Salesforce propose to leverage the task of summarisation as a testbed for evaluating long-context models and RAG systems.
Summarisation requires reasoning over a long context and a careful understanding of the relative importance of content.
The Problem Identified:
Prior work on summarisation evaluation, particularly in evaluating the relevance of summaries, has focused on single-document summarisation or tasks in which the input content is on the order of 1,000–2,000 tokens.
Longer conversational and multi-document news summarisation is still often limited to around 10k tokens.
A major problem in summarisation evaluation is the reliance on low-quality reference summaries and automatic metrics that poorly correlate with human judgments.

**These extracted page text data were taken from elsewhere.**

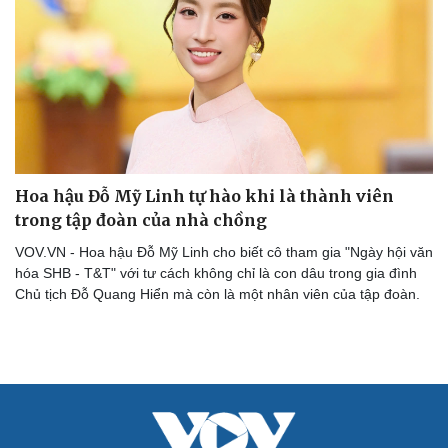
Hoa hậu Đỗ Mỹ Linh tự hào khi là thành viên
trong tập đoàn của nhà chồng
VOV.VN - Hoa hậu Đỗ Mỹ Linh cho biết cô tham gia "Ngày hội văn
Cải chính
hóa SHB - T&T" với tư cách không chỉ là con dâu trong gia đình
Chủ tịch Đỗ Quang Hiển mà còn là một nhân viên của tập đoàn.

Traditional evaluations compare candidate summaries to gold-standard references, assuming higher overlap indicates better quality. This approach is unreliable, especially for long-context settings where high-quality references are expensive to obtain. Even the best automatic metrics for content coverage often fail to correlate well with human judgments.

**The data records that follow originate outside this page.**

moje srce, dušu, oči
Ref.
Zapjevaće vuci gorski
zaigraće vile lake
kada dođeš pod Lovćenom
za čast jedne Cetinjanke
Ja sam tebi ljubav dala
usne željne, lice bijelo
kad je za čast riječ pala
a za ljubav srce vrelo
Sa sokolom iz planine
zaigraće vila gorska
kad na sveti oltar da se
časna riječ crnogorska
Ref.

To address these issues, Salesforce use synthetic data generation.
Considering the image below, the approach from Salesforce involves creating a large corpus of documents (“Haystack”) on a given topic, ensuring certain signals repeat across documents.
By controlling which insights appear in which documents, Salesforce can automatically determine the relevant insights for a search query. The SummHay task requires systems to summarise these insights and cite their sources. Summaries are evaluated based on coverage of expected insights and accuracy in citing source documents.